The Wheel of Fortune, in the Gold Nugget, was in special demand. It was a means of trying your luck with satisfactory despatch “between drinks” or between long bouts of staring at the river. Men stood in shirt-sleeves at their cabin doors in the unwinking sunshine, looking up the valley or down, betting that the “first boat in” would be one of those nearest neighbours, May West or Muckluck, coming up from Woodworth; others as ready to back heavily their opinion that the first blast of the steam whistle would come down on the flood from Circle or from Dawson.
The Colonel had bought and donned a new suit of “store clothes,” and urged on his companion the necessity of at least a whole pair of breeches in honour of his entrance into the Klondyke. But the Boy’s funds were low and his vanity chastened. Besides, he had other business on his mind.

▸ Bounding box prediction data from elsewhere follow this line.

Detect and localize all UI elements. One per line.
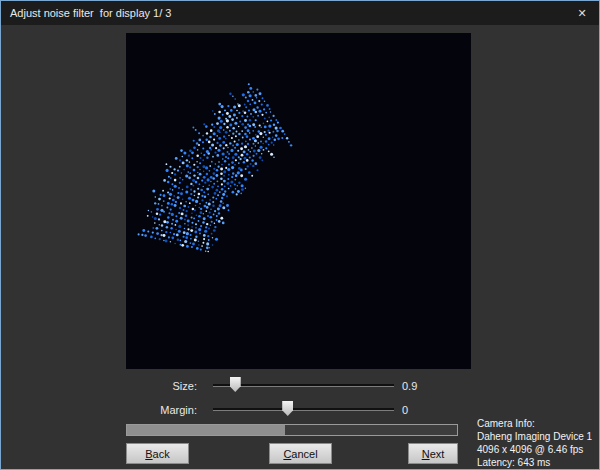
camera-info-resolution: 4096 x 4096 @ 6.46 fps <box>477 443 597 456</box>
margin-label: Margin: <box>135 404 197 416</box>
close-icon[interactable]: ✕ <box>565 1 599 25</box>
size-slider[interactable] <box>213 376 394 393</box>
back-button[interactable]: Back <box>126 443 189 464</box>
camera-info-latency: Latency: 643 ms <box>477 456 597 469</box>
title-bar[interactable]: Adjust noise filter for display 1/ 3 ✕ <box>1 1 599 25</box>
progress-bar <box>126 424 458 436</box>
margin-value: 0 <box>402 404 408 416</box>
camera-info: Camera Info: Daheng Imaging Device 1 409… <box>477 417 597 470</box>
pointcloud-preview <box>126 33 471 369</box>
cancel-button[interactable]: Cancel <box>269 443 332 464</box>
window-title: Adjust noise filter for display 1/ 3 <box>1 7 171 19</box>
camera-info-heading: Camera Info: <box>477 417 597 430</box>
size-value: 0.9 <box>402 380 417 392</box>
next-button[interactable]: Next <box>408 443 458 464</box>
size-slider-thumb[interactable] <box>230 377 241 392</box>
dialog-window: Adjust noise filter for display 1/ 3 ✕ S… <box>0 0 600 470</box>
progress-bar-fill <box>127 425 285 435</box>
pointcloud-svg <box>126 33 471 369</box>
margin-slider-track[interactable] <box>213 408 394 410</box>
margin-slider[interactable] <box>213 400 394 417</box>
size-label: Size: <box>135 380 197 392</box>
camera-info-device: Daheng Imaging Device 1 <box>477 430 597 443</box>
margin-slider-thumb[interactable] <box>282 401 293 416</box>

After sending several requests for the immediate return of his dog, requests that received no attention, the Boy went out to the gulch to recover him. Nig’s new master paid up all arrears of wages readily enough, but declined to surrender the dog. “Oh, no, the ice wasn’t thinkin’ o’ goin’ out yit.”
“I want my dog.”
“You’ll git him sure.”
“I’m glad you understand that much.”
“I’ll bring him up to Rampart in time for the first boat.”
“Where’s my dog?”
No answer. The Boy whistled. No Nig. Dread masked itself in choler. He jumped on the fellow, forced him down, and hammered him till he cried for mercy.
“Where’s my dog, then?”
“He—he’s up to Idyho Bar,”
whimpered the prostrate one. And there the
Boy found him, staggering under a pair of saddle-bags,
hired out to
Mike O’Reilly for a dollar and a half a day.
Together they returned to
Rampart to watch for the boat.
Certainly the ice was very late breaking up this year. The men of Rampart stood about in groups in the small hours of the morning of the 16th of May; as usual, smoking, yarning, speculating, inventing elaborate joshes. Somebody remembered that certain cheechalkos had gone to bed at midnight. Now this was unprecedented, even impertinent. If the river is not open by the middle of May, your Sour-dough may go to bed—only he doesn’t. Still, he may do as he lists. But your cheechalko—why, this is the hour of his initiation. It was as if a man should yawn at his marriage or refuse to sleep at his funeral. The offenders were some of those Woodworth fellows, who, with a dozen or so others, had built shacks below “the street” yet well above the river. At two in the morning Sour-dough Saunders knocked them up.
“The ice is goin’ out!”
In a flash the sleepers stood at the door.
“Only a josh.” One showed fight.
“Well, it’s true what I’m tellin’ yer,” persisted Saunders seriously: “the ice is goin’ out, and it’s goin’ soon, and when you’re washed out o’ yer bunks ye needn’t blame me, fur I warned yer.”